Single-Core: 4658 (2017) 3597 (2012)

Multi-Core: 15691 (2017) 11091 (2012)

So, depending on whether you look at single-core or multi-core performance,
that's only an increase of 30-40% over a five year period of time. That's an
average of about 1.06-1.07% improvement per year, compounded over five years.

Sure, GPUs will change over time, and recent GPUs have greatly improved their
performance over those from a few years ago. But how much of your development
work is likely to benefit from a faster/better GPU?

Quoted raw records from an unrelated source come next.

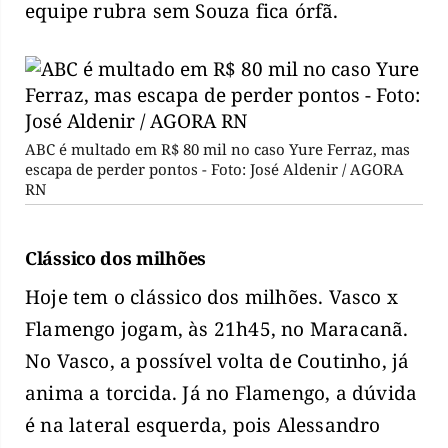
equipe rubra sem Souza fica órfã.
ABC é multado em R$ 80 mil no caso Yure Ferraz, mas
escapa de perder pontos - Foto: José Aldenir / AGORA
RN
Clássico dos milhões
Hoje tem o clássico dos milhões. Vasco x
Flamengo jogam, às 21h45, no Maracanã.
No Vasco, a possível volta de Coutinho, já
anima a torcida. Já no Flamengo, a dúvida
é na lateral esquerda, pois Alessandro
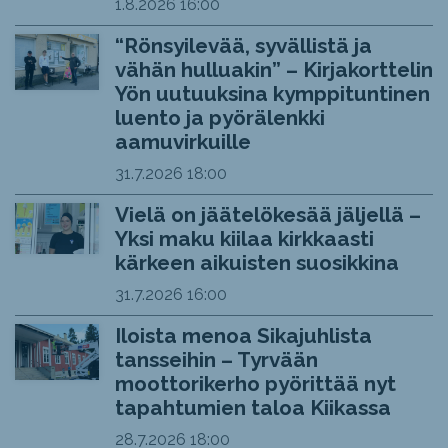
1.8.2026
16:00
“Rönsyilevää, syvällistä ja
vähän hulluakin” – Kirjakorttelin
Yön uutuuksina kymppituntinen
luento ja pyörälenkki
aamuvirkuille
31.7.2026
18:00
Vielä on jäätelökesää jäljellä –
Yksi maku kiilaa kirkkaasti
kärkeen aikuisten suosikkina
31.7.2026
16:00
Iloista menoa Sikajuhlista
tansseihin – Tyrvään
moottorikerho pyörittää nyt
tapahtumien taloa Kiikassa
28.7.2026
18:00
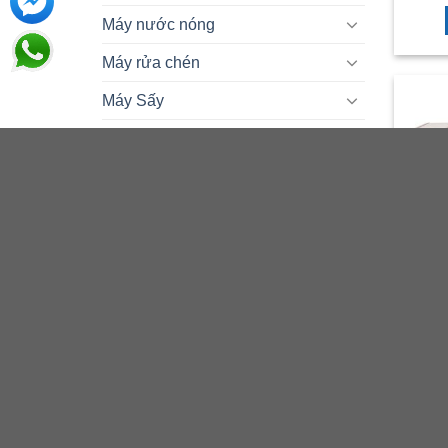
Máy nước nóng
Máy rửa chén
Máy Sấy
Máy Xay Sinh Tố
Nồi cơm điện
Quạt Thông Minh
Sản phẩm khác
Tivi
Tủ đô
L
Tủ Đông
Tủ Đông Darling
Tủ Đông Sanaky
Tủ Đông Mát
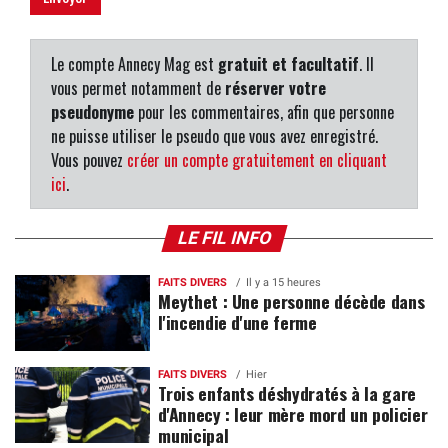
Le compte Annecy Mag est
gratuit et facultatif
. Il
vous permet notamment de
réserver votre
pseudonyme
pour les commentaires, afin que personne
ne puisse utiliser le pseudo que vous avez enregistré.
Vous pouvez
créer un compte gratuitement en cliquant
ici
.
LE FIL INFO
FAITS DIVERS
Il y a 15 heures
Meythet : Une personne décède dans
l'incendie d'une ferme
FAITS DIVERS
Hier
Trois enfants déshydratés à la gare
d'Annecy : leur mère mord un policier
municipal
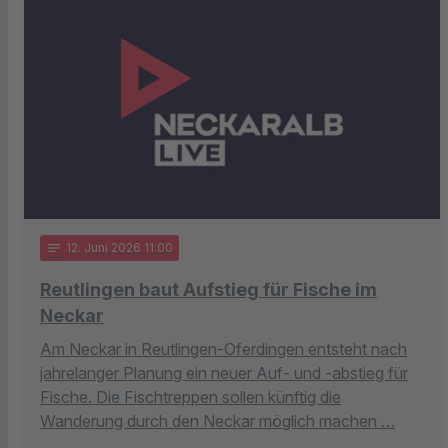
notes
12
. Juni 2026 11:00
Reutlingen baut Aufstieg für Fische im
Neckar
Am Neckar in Reutlingen-Oferdingen entsteht nach
jahrelanger Planung ein neuer Auf- und -abstieg für
Fische. Die Fischtreppen sollen künftig die
Wanderung durch den Neckar möglich machen …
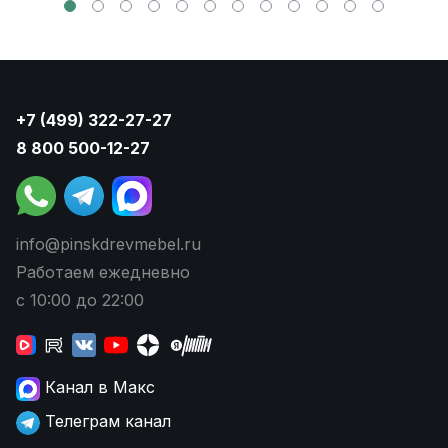
+7 (499) 322-27-27
8 800 500-12-27
info@pinskdrevmebel.ru
Работаем ежедневно
с 10:00 до 22:00
Канал в Макс
Телеграм канал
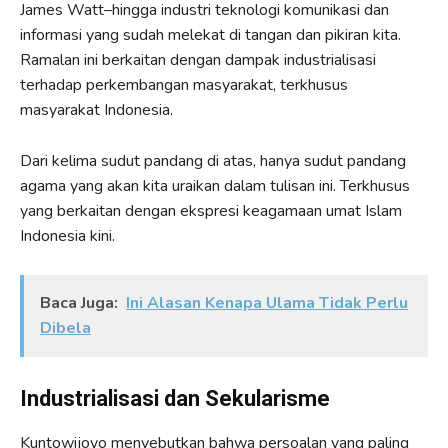
James Watt–hingga industri teknologi komunikasi dan
informasi yang sudah melekat di tangan dan pikiran kita.
Ramalan ini berkaitan dengan dampak industrialisasi
terhadap perkembangan masyarakat, terkhusus
masyarakat Indonesia.
Dari kelima sudut pandang di atas, hanya sudut pandang
agama yang akan kita uraikan dalam tulisan ini. Terkhusus
yang berkaitan dengan ekspresi keagamaan umat Islam
Indonesia kini.
Baca Juga:
Ini Alasan Kenapa Ulama Tidak Perlu
Dibela
Industrialisasi dan Sekularisme
Kuntowijoyo menyebutkan bahwa persoalan yang paling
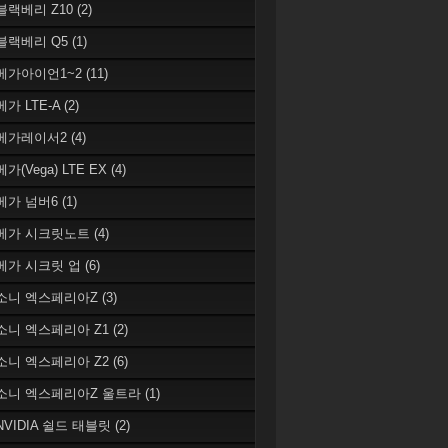
 블랙베리 Z10
(2)
 블랙베리 Q5
(1)
 베가아이언1~2
(11)
베가 LTE-A
(2)
 베가레이서2
(4)
베가(Vega) LTE EX
(4)
 베가 넘버6
(1)
 베가 시크릿노트
(4)
 베가 시크릿 업
(6)
 소니 엑스페리아Z
(3)
 소니 엑스페리아 Z1
(2)
 소니 엑스페리아 Z2
(6)
 소니 엑스페리아Z 울트라
(1)
 NVIDIA 쉴드 태블릿
(2)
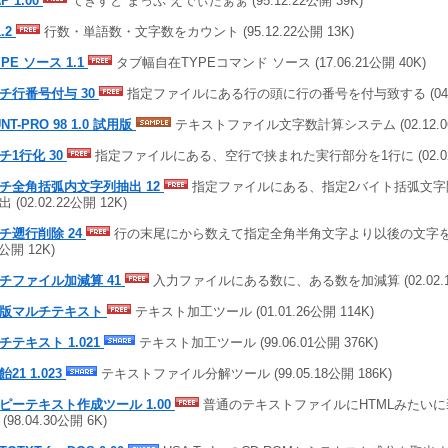
P 1.00
てきすと まっぷ えでぃたぁぁ (95.12.22公開 39K)
1.2
行数・単語数・文字数をカウント (95.12.22公開 13K)
PE ソース 1.1
タブ幅自在TYPEコマンド ソース (17.06.21公開 40K)
チ行番号付与 30
指定ファイルにある行の頭に行の番号を付与致する (04.04.
NT-PRO 98 1.0 試用版
テキストファイル文字数計算システム (02.12.06
チ1行化 30
指定ファイルにある、空行で挟まれた実行部分を1行に (02.02.2
チ全角括弧内文字列抽出 12
指定ファイルにある、指定2バイト括弧文字
 (02.02.22公開 12K)
チ遡行削除 24
行の末尾にから数えて指定全角半角文字より以後の文字を切り
2公開 12K)
チファイル加減算 41
入力ファイルにある数に、ある数を加減算 (02.02.15
版マルチテキスト
テキスト加工ツール (01.01.26公開 114K)
チテキスト 1.021
テキスト加工ツール (99.06.01公開 376K)
21 1.023
テキストファイル分解ツール (99.05.18公開 186K)
ピーテキスト作成ツール 1.00
普通のテキストファイルにHTMLみたい
(98.04.30公開 6K)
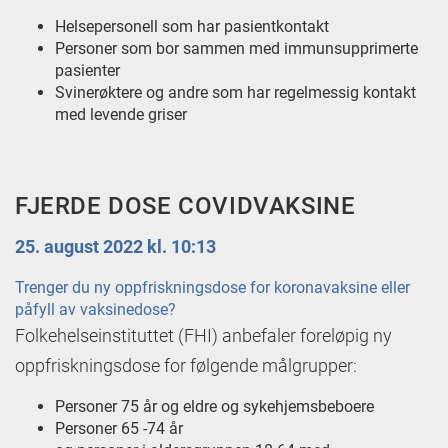
Helsepersonell som har pasientkontakt
Personer som bor sammen med immunsupprimerte
pasienter
Svinerøktere og andre som har regelmessig kontakt
med levende griser
FJERDE DOSE COVIDVAKSINE
25. august 2022 kl. 10:13
Trenger du ny oppfriskningsdose for koronavaksine eller
påfyll av vaksinedose?
Folkehelseinstituttet (FHI) anbefaler foreløpig ny
oppfriskningsdose for følgende målgrupper:
Personer 75 år og eldre og sykehjemsbeboere
Personer 65 -74 år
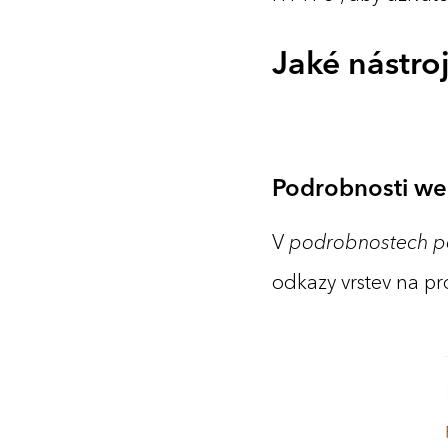
Jaké nástro
Podrobnosti w
V
podrobnostech p
odkazy vrstev na pr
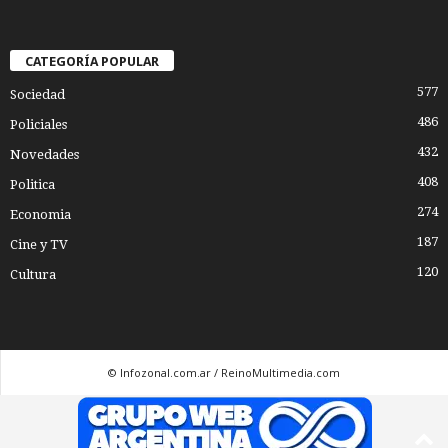
CATEGORÍA POPULAR
577
Sociedad
486
Policiales
432
Novedades
408
Politica
274
Economia
187
Cine y TV
120
Cultura
© Infozonal.com.ar / ReinoMultimedia.com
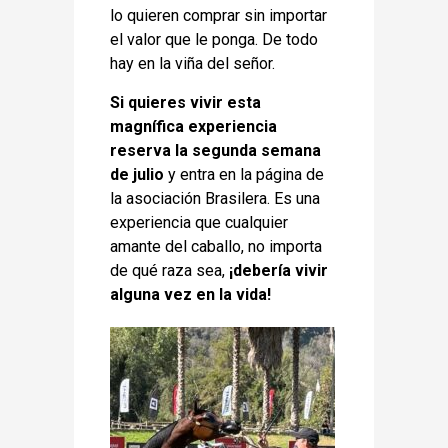
lo quieren comprar sin importar
el valor que le ponga. De todo
hay en la viña del señor.
Si quieres vivir esta
magnífica experiencia
reserva la segunda semana
de julio
y entra en la página de
la asociación Brasilera. Es una
experiencia que cualquier
amante del caballo, no importa
de qué raza sea,
¡debería vivir
alguna vez en la vida!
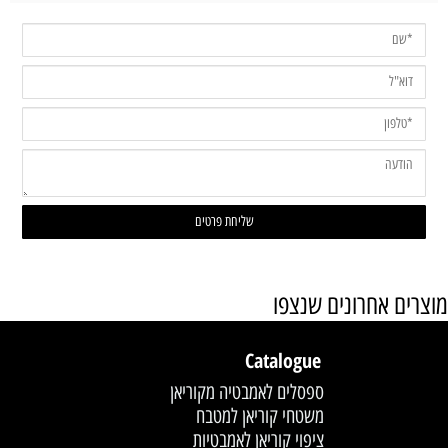
מוצרים אחרונים שנצפו
Catalogue
ספסלים לאמבטיה מקוריאן
משטחי קוריאן למטבח
ציפוי קוריאן לאמבטיות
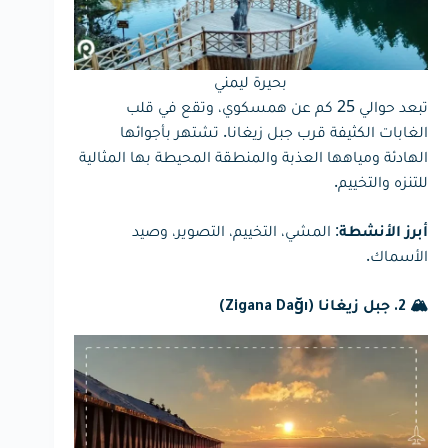
بحيرة ليمني
تبعد حوالي 25 كم عن همسكوي، وتقع في قلب
الغابات الكثيفة قرب جبل زيغانا. تشتهر بأجوائها
الهادئة ومياهها العذبة والمنطقة المحيطة بها المثالية
للتنزه والتخييم.
: المشي، التخييم، التصوير، وصيد
أبرز الأنشطة
الأسماك.
🏔 2. جبل زيغانا (Zigana Dağı)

Likewise with SSD performance.

For development and regarding performance, I don't think that the CPU speed
will matter all that much, and there's not likely to be a great deal of
increase from one year to the next.

I remain convinced that quantity of RAM will be the most important factor that
governs your development cycle time, and it is entirely likely that a machine
that is a couple of years old might be much less expensive and better suited
for the kind of work you're looking to do, compared to how much you could
afford to spend on a more modern machine.

------
TurboHaskal
Aside from the typical specs, note that for a similar price the MBP brings a
higher quality screen (bette color gamut, brightness), a 720p webcam and
Thunderbolt 3.

So even if you don't care about these things, you're getting a much better
value for your money if you go with the non touchbar MBP. If you buy the MB,
you'll be paying a lot for a 2015 chassis with some CPU/GPU updates.

------
dgdosen
I too, would like a good answer to this. My gut says that (other than VMWare)
the Macbook would be fine. You'd probably get a bit better battery life and
performance out of the non-y chips, but IMO, nothing significant. I see a
KabyLake Macbook in my near future.